Yonder Mountain String Band’s Fresh Harvest
Photo by Stuart Levine
When did you first pick up the banjo?
I first started playing banjo when I was in college. A friend of mine’s dad had a banjo and he was really into Earl Scruggs, and older bluegrass music, and that’s when I started playing.
Did you have much familiarity with bluegrass before you started playing?
We never really listened to music in my house; we listened to talk radio. I didn’t really get exposed to straight bluegrass until I was in college and I found the radio program and I would listen to it then.
What would your advice be to all the young musicians out there trying to do something like that?
My advice, if you really wanna do it you find time, you make time, to learn your instrument to the length and depth you wanna learn it, and you learn how to sing, and you learn what you love about music and you follow the things that you love and let that be the guiding spirit about what you’re doing. Know that’s what you like about music, pay attention, and notice what you’re noticing, and go with that. We don’t need to everyone to be Bach, and we don’t need everyone to be The Lumineers either. You figure out where you fit in this whole thing and you go with that.
Are there any up and coming bands you have been enjoying?
I like honeyhoney. And they’re not up and coming, but I like Vampire Weekend. Fruition is a good band. Vince Herman’s son has a band called Gypsy Moon. There’s plenty out there. It’s really exciting.
What has been your main source of inspiration for yourself as a musician over the years?

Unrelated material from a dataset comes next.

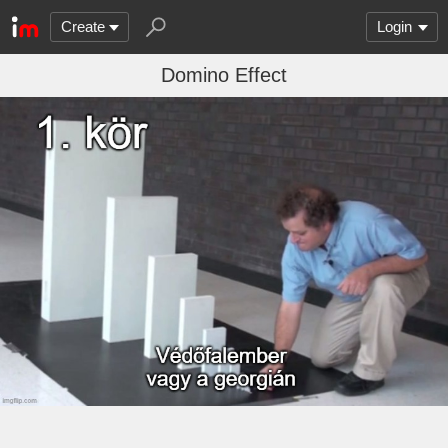
Create
Login
Domino Effect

I feel really inspired by the people I get to work with. I feel really inspired by the availability of music and the friendships that I have with musicians and with the fans, stuff like that. It feels really good.*
What is your songwriting process like?
I don’t have any rules about that. I just try to stay paying attention, and try to work on something every day, and an amount of time to do the work. For me, I need to do it every day. I don’t have one thing come first. I’ll do whatever it takes to flush things out if I have to. I try not to have any rules about what needs to come first or the procedure or sequence of things. I just like to try a little bit of everything eventually.

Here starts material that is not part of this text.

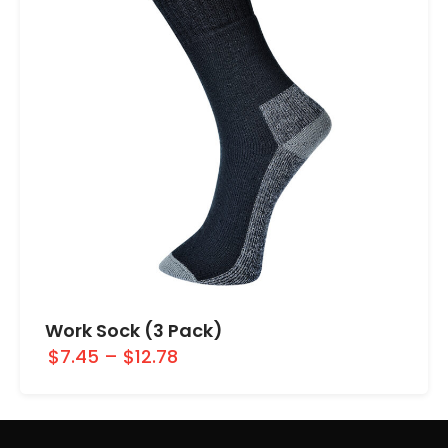
Work Sock (3 Pack)
$7.45
–
$12.78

Do you listen to the Grateful Dead much for inspiration?
I love the Grateful Dead. I loved them a lot when I was younger, and I kind of quit listening to them when I started to listen to bluegrass, and then I started to listen to them again and had kind of a more mature understanding of what they were doing. It seems like they’re a band you can go to again and again and get something different from them. They’re a great part of American music, and they might be some of the most American music ever made, on par with bluegrass and bebop, and blues. I really think they’re a tremendous American musical thing that happened. I can’t overstate how important they are for sure.
When you say, ‘what they were doing’, what is it that you think they were doing that people had to gain from them? Was it a mixing of genres, or something more than that?

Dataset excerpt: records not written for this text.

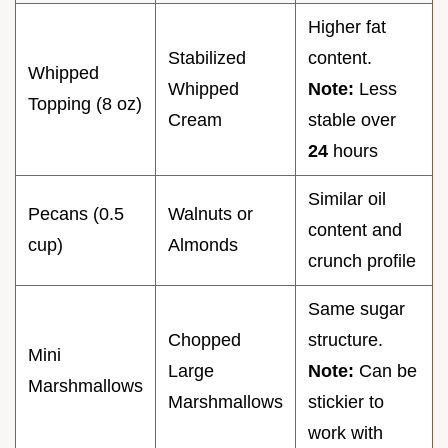
Higher fat
Stabilized
content.
Whipped
Whipped
Note:
Less
Topping (8 oz)
Cream
stable over
24
hours
Similar oil
Pecans (0.5
Walnuts or
content and
cup)
Almonds
crunch profile
Same sugar
Chopped
structure.
Mini
Large
Note:
Can be
Marshmallows
Marshmallows
stickier to
work with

What people can learn from them is that you can be yourself and play the music you wanna play and you don’t have to be overly self-involved with which category you want to belong to. You can just play the music you like to play. You play the music that speaks to you, and hopefully you can speak through that to other people.
Last question: what are you most looking forward to about this year’s Harvest?
I’m really excited just to be on site and be a part of that vibe. You know it really is such a wonderful time, and I’m really excited to see everybody. There’s a big track, you know, a big loop around the festival grounds, and I like to run laps around it and listen to the bands.